After all, chatgpt has been around for more than a year, but there are still a large number of users who have not used chatbot-related products, which also provides opportunities for other companies to catch up.
The biggest problem currently faced by domestic companies is that the stock prices of first-tier AI companies such as Baidu and iFlytek have been hit to floor prices due to various reasons, while the stock prices of top foreign companies such as Nvidia and Microsoft have hit record highs. Hitting new highs, OpenAI’s valuation is still rising. This also means that there are natural differences between domestic and foreign AI companies in terms of capital, talent, technology, market appeal, etc.
Zhou Hongyi believes that the final competition in technological competition is talent density and deep accumulation. This is also true, sora uses transformer+diffusion. From the perspective of the model architecture, if the transformer is used as the benchmark, then Vincent Video will still have priority as the leading technology company, but if the generative video architecture still revolves around diffusion, the opportunities for entrepreneurial companies will be greater.

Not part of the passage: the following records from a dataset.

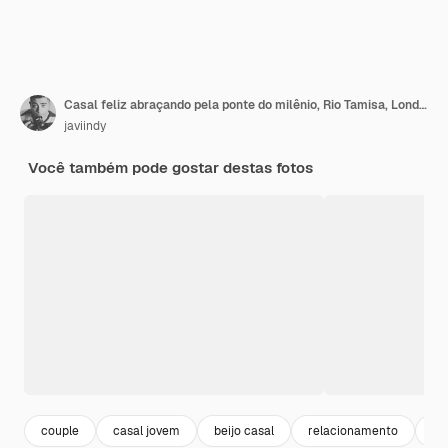
Casal feliz abraçando pela ponte do milênio, Rio Tamisa, Londres.
javiindy
Você também pode gostar destas fotos
couple
casal jovem
beijo casal
relacionamento
ca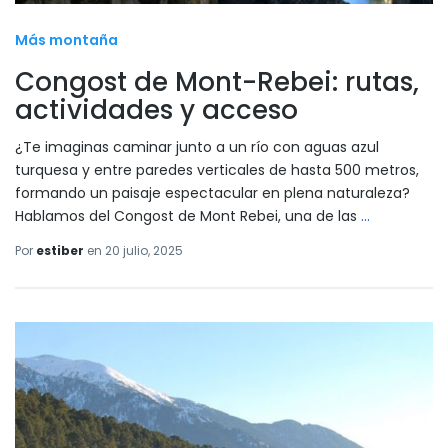
Más montaña
Congost de Mont-Rebei: rutas,
actividades y acceso
¿Te imaginas caminar junto a un río con aguas azul
turquesa y entre paredes verticales de hasta 500 metros,
formando un paisaje espectacular en plena naturaleza?
Hablamos del Congost de Mont Rebei, una de las
…
Por
estiber
en
20 julio, 2025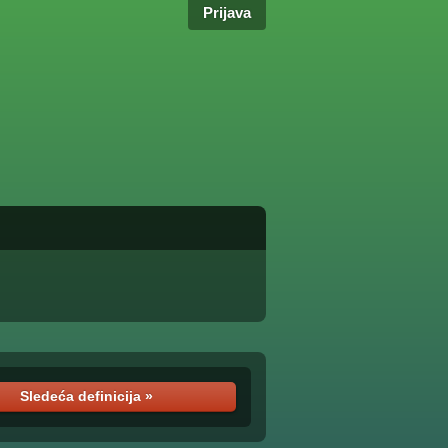
Prijava
Sledeća definicija »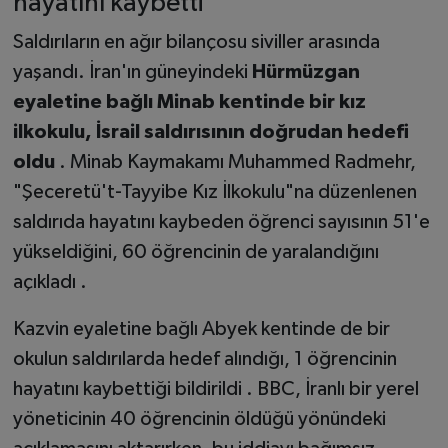
hayatını kaybetti
Saldırıların en ağır bilançosu siviller arasında
yaşandı. İran'ın güneyindeki
Hürmüzgan
eyaletine bağlı Minab kentinde bir kız
ilkokulu, İsrail saldırısının doğrudan hedefi
oldu
. Minab Kaymakamı Muhammed Radmehr,
"Şeceretü't-Tayyibe Kız İlkokulu"na düzenlenen
saldırıda hayatını kaybeden öğrenci sayısının 51'e
yükseldiğini, 60 öğrencinin de yaralandığını
açıkladı .
Kazvin eyaletine bağlı Abyek kentinde de bir
okulun saldırılarda hedef alındığı, 1 öğrencinin
hayatını kaybettiği bildirildi . BBC, İranlı bir yerel
yöneticinin 40 öğrencinin öldüğü yönündeki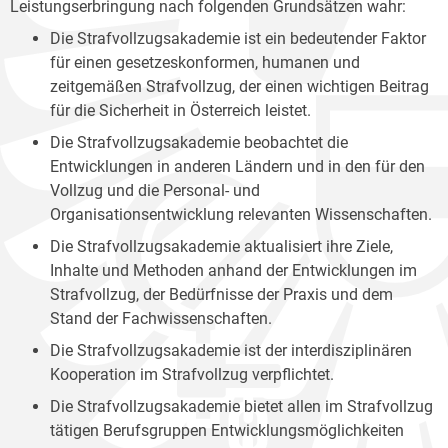
Leistungserbringung nach folgenden Grundsätzen wahr:
Die Strafvollzugsakademie ist ein bedeutender Faktor
für einen gesetzeskonformen, humanen und
zeitgemäßen Strafvollzug, der einen wichtigen Beitrag
für die Sicherheit in Österreich leistet.
Die Strafvollzugsakademie beobachtet die
Entwicklungen in anderen Ländern und in den für den
Vollzug und die Personal- und
Organisationsentwicklung relevanten Wissenschaften.
Die Strafvollzugsakademie aktualisiert ihre Ziele,
Inhalte und Methoden anhand der Entwicklungen im
Strafvollzug, der Bedürfnisse der Praxis und dem
Stand der Fachwissenschaften.
Die Strafvollzugsakademie ist der interdisziplinären
Kooperation im Strafvollzug verpflichtet.
Die Strafvollzugsakademie bietet allen im Strafvollzug
tätigen Berufsgruppen Entwicklungsmöglichkeiten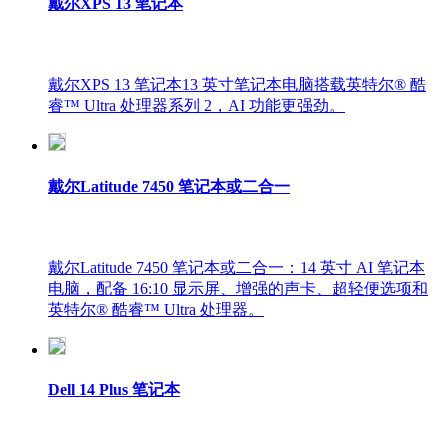
戴尔XPS 13 笔记本
戴尔XPS 13 笔记本13 英寸笔记本电脑搭载英特尔® 酷
睿™ Ultra 处理器系列 2，AI 功能更强劲。
戴尔Latitude 7450 笔记本或二合一
戴尔Latitude 7450 笔记本或二合一：14 英寸 AI 笔记本
电脑，配备 16:10 显示屏、增强的声卡、超轻便选项和
英特尔® 酷睿™ Ultra 处理器。
Dell 14 Plus 笔记本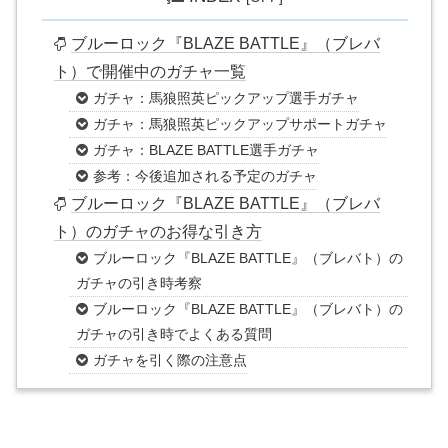
ブルーロック『BLAZE BATTLE』（ブレバ
ト）で開催中のガチャ一覧
ガチャ：馬狼照英ピックアップ選手ガチャ
ガチャ：馬狼照英ピックアップサポートガチャ
ガチャ：BLAZE BATTLE選手ガチャ
参考：今後追加される予定のガチャ
ブルーロック『BLAZE BATTLE』（ブレバ
ト）のガチャのお得な引き方
ブルーロック『BLAZE BATTLE』（ブレバト）の
ガチャの引き時考察
ブルーロック『BLAZE BATTLE』（ブレバト）の
ガチャの引き時でよくある質問
ガチャを引く際の注意点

However, there is no one-stop technology, only spiraling industrial prosperity. Although
sora can generate videos of tens of seconds to one minute at a time, in the actual application stage, if the product does not provide enough micro-manipulation space to ensure that users can integrate it into their own workflow, then there is a high probability that it will only It can be popular but not popular.

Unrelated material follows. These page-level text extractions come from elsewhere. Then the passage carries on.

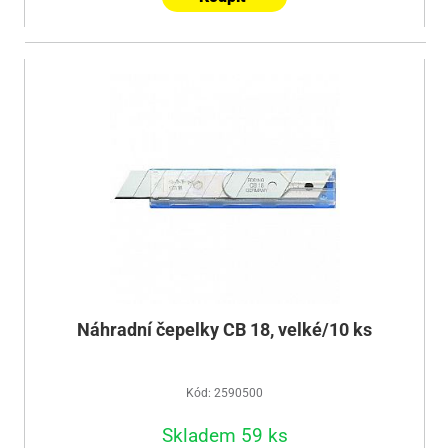
Náhradní čepelky CB 18, velké/10 ks
Kód: 2590500
Skladem 59 ks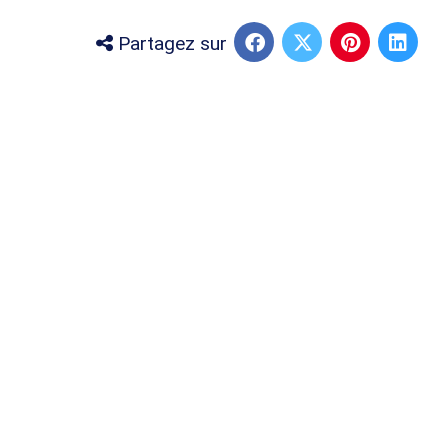
Partagez sur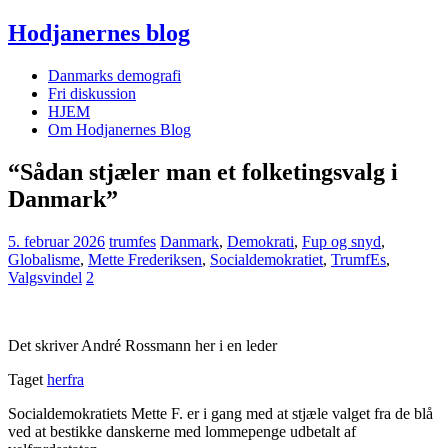
Hodjanernes blog
Danmarks demografi
Fri diskussion
HJEM
Om Hodjanernes Blog
“Sådan stjæler man et folketingsvalg i
Danmark”
5. februar 2026
trumfes
Danmark
,
Demokrati
,
Fup og snyd
,
Globalisme
,
Mette Frederiksen
,
Socialdemokratiet
,
TrumfEs
,
Valgsvindel
2
Det skriver André Rossmann her i en leder
Taget
herfra
Socialdemokratiets Mette F. er i gang med at stjæle valget fra de blå
ved at bestikke danskerne med lommepenge udbetalt af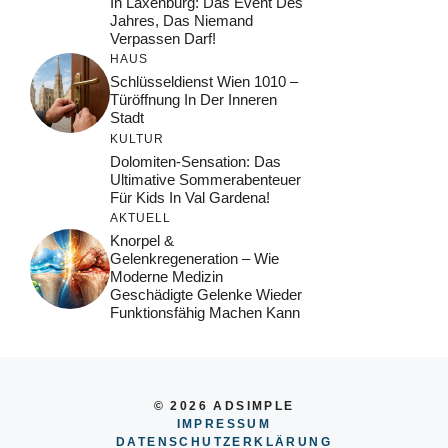
In Laxenburg: Das Event Des
Jahres, Das Niemand
Verpassen Darf!
HAUS
Schlüsseldienst Wien 1010 –
Türöffnung In Der Inneren
Stadt
KULTUR
Dolomiten-Sensation: Das
Ultimative Sommerabenteuer
Für Kids In Val Gardena!
AKTUELL
Knorpel &
Gelenkregeneration – Wie
Moderne Medizin
Geschädigte Gelenke Wieder
Funktionsfähig Machen Kann
© 2026 ADSIMPLE
IMPRESSUM
DATENSCHUTZERKLÄRUNG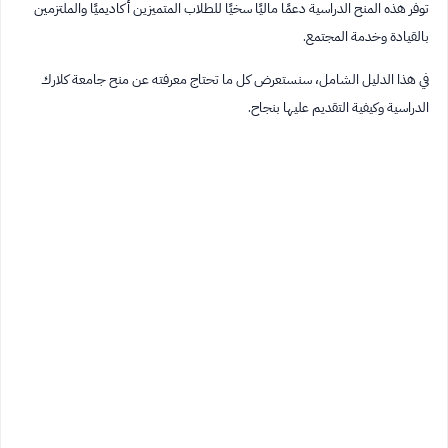
توفر هذه المنح الدراسية دعمًا ماليًا سخيًا للطلاب المتميزين أكاديميًا والملتزمين
بالقيادة وخدمة المجتمع.
في هذا الدليل الشامل، سنستعرض كل ما تحتاج معرفته عن منح جامعة كلارك
الدراسية وكيفية التقديم عليها بنجاح.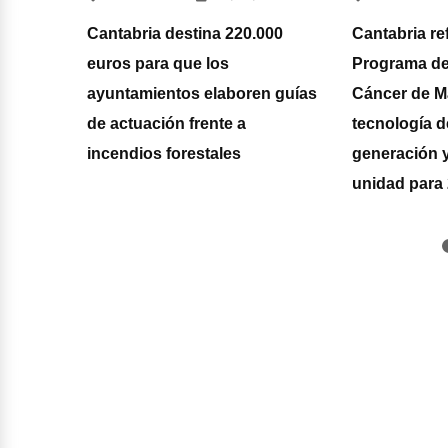
de Las
Cantabria destina 220.000
Cantabria re
cumple
euros para que los
Programa de
ayuntamientos elaboren guías
Cáncer de 
de actuación frente a
tecnología d
incendios forestales
generación 
unidad para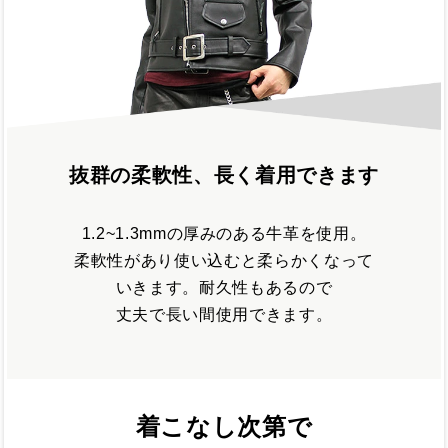
抜群の柔軟性、長く着用できます
1.2~1.3mmの厚みのある牛革を使用。
柔軟性があり使い込むと柔らかくなって
いきます。耐久性もあるので
丈夫で長い間使用できます。
着こなし次第で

Fortunately, the diffusion of technology has just begun, and no company will "suddenly die" due to the emergence of new technologies. OpenAI is more like a pioneer. Its strength lies in paving the way. Popularization and application still require the power of ecology.
is like a modular combination based on the Wenshengwen model. Will there be proprietary smart devices like mobile phones and smart speakers? Let more users use the model on the terminal side, build the idea of open source + small parameter model + mobile terminal, and innovate the current products. This is what domestic manufacturers are good at, but it is also a position for future involution.From the perspective of a single breakthrough of
, sora is a milestone; however, from the perspective of commercialization needs and efficiency improvement of mixed editing workflow, the value and implementation effect of sora have yet to be studied. It is unrealistic for
to become the next Dong Yuhui and Li Jiaqi just by relying on one-minute videos generated by AI, let alone making long videos, movies, and TV series. Even if it is a short video, it is more efficient to modify the prompt words over and over again. Or is it faster to adjust the material according to the creator's ideas in video editing software? Obviously, if we expect sora to become stronger, it is better to expect the AI module to be added to the video editing software as soon as possible to effectively improve work efficiency.

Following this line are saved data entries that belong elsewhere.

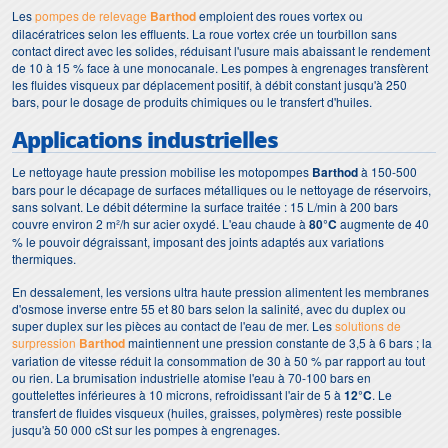
Les
pompes de relevage
Barthod
emploient des roues vortex ou
dilacératrices selon les effluents. La roue vortex crée un tourbillon sans
contact direct avec les solides, réduisant l'usure mais abaissant le rendement
de 10 à 15 % face à une monocanale. Les pompes à engrenages transfèrent
les fluides visqueux par déplacement positif, à débit constant jusqu'à 250
bars, pour le dosage de produits chimiques ou le transfert d'huiles.
Applications industrielles
Le nettoyage haute pression mobilise les motopompes
Barthod
à 150-500
bars pour le décapage de surfaces métalliques ou le nettoyage de réservoirs,
sans solvant. Le débit détermine la surface traitée : 15 L/min à 200 bars
couvre environ 2 m²/h sur acier oxydé. L'eau chaude à
80°C
augmente de 40
% le pouvoir dégraissant, imposant des joints adaptés aux variations
thermiques.
En dessalement, les versions ultra haute pression alimentent les membranes
d'osmose inverse entre 55 et 80 bars selon la salinité, avec du duplex ou
super duplex sur les pièces au contact de l'eau de mer. Les
solutions de
surpression
Barthod
maintiennent une pression constante de 3,5 à 6 bars ; la
variation de vitesse réduit la consommation de 30 à 50 % par rapport au tout
ou rien. La brumisation industrielle atomise l'eau à 70-100 bars en
gouttelettes inférieures à 10 microns, refroidissant l'air de 5 à
12°C
. Le
transfert de fluides visqueux (huiles, graisses, polymères) reste possible
jusqu'à 50 000 cSt sur les pompes à engrenages.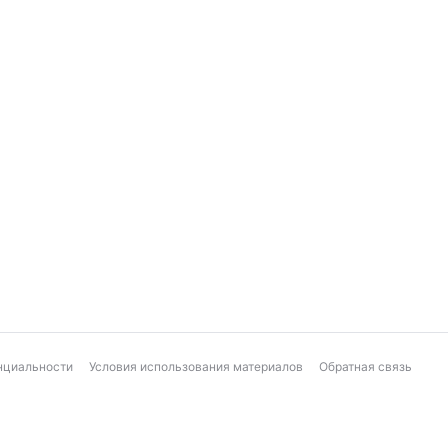
нциальности
Условия использования материалов
Обратная связь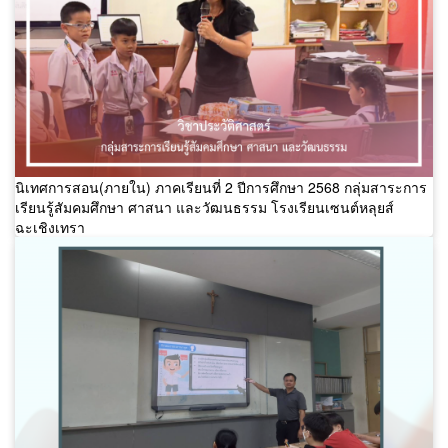
นิเทศการสอน(ภายใน) ภาคเรียนที่ 2 ปีการศึกษา 2568 กลุ่มสาระการ
เรียนรู้สัมคมศึกษา ศาสนา และวัฒนธรรม โรงเรียนเซนต์หลุยส์
ฉะเชิงเทรา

Even if sora finally opens up all registrations, it will be difficult for ordinary users to make video demos like the current demonstration case. Therefore, in the end, the decisive point for each major manufacturer is how to popularize multi-modal applications, how to add AI functions to tools, and optimize workflow more directly.
emerging technologies are universal and are not exclusive to a certain enterprise. For domestic enterprises, when exploring multi-modality, they may wish to refer to the development and implementation methods of gpt, find their own advantages at the application level in specific vertical fields, and use this as a direction to achieve rapid development.
is just in this process, what matters is the density of talents, the degree of implementation and the number of mistakes made.